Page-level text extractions
▬▬▬▬▬▬
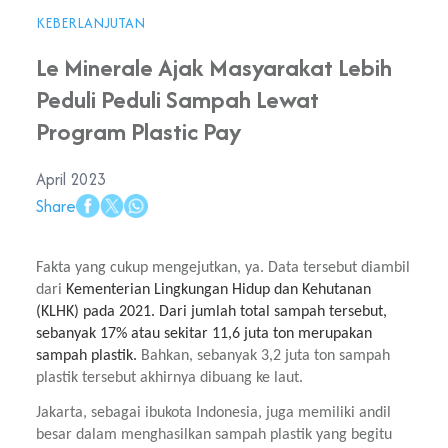
KEBERLANJUTAN
Le Minerale Ajak Masyarakat Lebih
Peduli Peduli Sampah Lewat
Program Plastic Pay
April 2023
Share
Fakta yang cukup mengejutkan, ya. Data tersebut diambil 
dari 
Kementerian Lingkungan Hidup dan Kehutanan 
(KLHK) pada 2021. Dari jumlah total sampah tersebut, 
sebanyak 17% atau sekitar 11,6 juta ton merupakan 
sampah plastik. 
Bahkan, sebanyak 3,2 juta ton sampah 
plastik tersebut akhirnya dibuang ke laut.
Jakarta, sebagai ibukota Indonesia, juga memiliki andil 
besar dalam menghasilkan sampah plastik yang begitu 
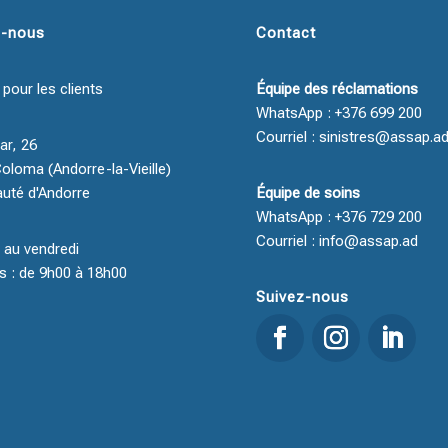
z-nous
Contact
 pour les clients
Équipe des réclamations
WhatsApp : +376 699 200
Courriel : sinistres@assap.a
ar, 26
oloma (Andorre-la-Vieille)
auté d'Andorre
Équipe de soins
WhatsApp : +376 729 200
Courriel : info@assap.ad
i au vendredi
s : de 9h00 à 18h00
Suivez-nous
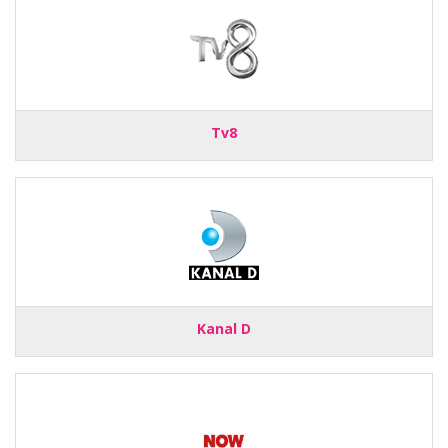
Tv8
Kanal D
▬▬▬▬▬▬
Write out exactly the lines above between the one with "sebanyak 17% atau" and the one with "Équipe de soins", inclusive, with pictures left out.

sebanyak 17% atau sekitar 11,6 juta ton merupakan 
sampah plastik. 
Bahkan, sebanyak 3,2 juta ton sampah 
plastik tersebut akhirnya dibuang ke laut.
Jakarta, sebagai ibukota Indonesia, juga memiliki andil 
besar dalam menghasilkan sampah plastik yang begitu 
z-nous
Contact
 pour les clients
Équipe des réclamations
WhatsApp : +376 699 200
Courriel : sinistres@assap.a
ar, 26
oloma (Andorre-la-Vieille)
auté d'Andorre
Équipe de soins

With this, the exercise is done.